**Problem**
Write out the stretch of lines below that begins at the line with "remote-control TV, phones" and ends at the line with "note, is it", including both, exactly as given and nothing more.
[Opening Given information section]
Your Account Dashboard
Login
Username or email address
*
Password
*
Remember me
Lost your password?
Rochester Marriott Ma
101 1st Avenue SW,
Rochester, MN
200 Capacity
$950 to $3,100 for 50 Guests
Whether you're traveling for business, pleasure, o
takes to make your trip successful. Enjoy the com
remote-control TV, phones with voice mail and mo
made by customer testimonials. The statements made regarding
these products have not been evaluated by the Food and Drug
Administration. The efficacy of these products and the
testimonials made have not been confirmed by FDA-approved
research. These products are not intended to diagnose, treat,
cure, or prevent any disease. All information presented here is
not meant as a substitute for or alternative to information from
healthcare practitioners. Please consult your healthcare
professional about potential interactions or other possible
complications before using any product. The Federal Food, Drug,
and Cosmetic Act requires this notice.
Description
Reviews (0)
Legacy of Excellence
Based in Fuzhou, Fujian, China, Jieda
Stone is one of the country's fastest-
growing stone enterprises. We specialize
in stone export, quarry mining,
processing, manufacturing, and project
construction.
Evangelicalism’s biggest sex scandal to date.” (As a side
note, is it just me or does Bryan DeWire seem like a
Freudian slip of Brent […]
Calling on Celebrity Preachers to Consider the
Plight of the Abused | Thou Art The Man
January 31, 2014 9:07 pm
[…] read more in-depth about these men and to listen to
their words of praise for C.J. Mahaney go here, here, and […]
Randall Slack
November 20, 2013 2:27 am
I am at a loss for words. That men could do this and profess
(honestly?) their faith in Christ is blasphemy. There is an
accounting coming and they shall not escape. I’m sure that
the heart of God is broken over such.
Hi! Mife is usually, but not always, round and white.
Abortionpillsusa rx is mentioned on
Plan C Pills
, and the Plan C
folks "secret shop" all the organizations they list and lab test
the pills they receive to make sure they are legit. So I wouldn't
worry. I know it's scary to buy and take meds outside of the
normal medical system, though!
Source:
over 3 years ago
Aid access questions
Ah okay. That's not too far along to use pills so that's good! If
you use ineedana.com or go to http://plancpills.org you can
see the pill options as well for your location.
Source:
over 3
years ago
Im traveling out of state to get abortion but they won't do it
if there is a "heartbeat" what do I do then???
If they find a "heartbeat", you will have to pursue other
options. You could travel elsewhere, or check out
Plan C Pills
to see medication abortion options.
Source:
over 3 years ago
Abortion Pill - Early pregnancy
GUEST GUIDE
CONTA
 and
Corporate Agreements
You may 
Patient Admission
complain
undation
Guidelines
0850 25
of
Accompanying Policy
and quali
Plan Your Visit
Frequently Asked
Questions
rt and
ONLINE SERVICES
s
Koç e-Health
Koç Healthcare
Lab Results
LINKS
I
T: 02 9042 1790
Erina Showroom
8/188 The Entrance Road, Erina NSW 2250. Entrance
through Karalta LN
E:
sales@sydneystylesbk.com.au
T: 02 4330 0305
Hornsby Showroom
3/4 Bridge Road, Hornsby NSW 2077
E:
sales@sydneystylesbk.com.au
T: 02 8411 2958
[Closing Given information section]
**Task output**
remote-control TV, phones with voice mail and mo
made by customer testimonials. The statements made regarding
these products have not been evaluated by the Food and Drug
Administration. The efficacy of these products and the
testimonials made have not been confirmed by FDA-approved
research. These products are not intended to diagnose, treat,
cure, or prevent any disease. All information presented here is
not meant as a substitute for or alternative to information from
healthcare practitioners. Please consult your healthcare
professional about potential interactions or other possible
complications before using any product. The Federal Food, Drug,
and Cosmetic Act requires this notice.
Description
Reviews (0)
Legacy of Excellence
Based in Fuzhou, Fujian, China, Jieda
Stone is one of the country's fastest-
growing stone enterprises. We specialize
in stone export, quarry mining,
processing, manufacturing, and project
construction.
Evangelicalism’s biggest sex scandal to date.” (As a side
note, is it just me or does Bryan DeWire seem like a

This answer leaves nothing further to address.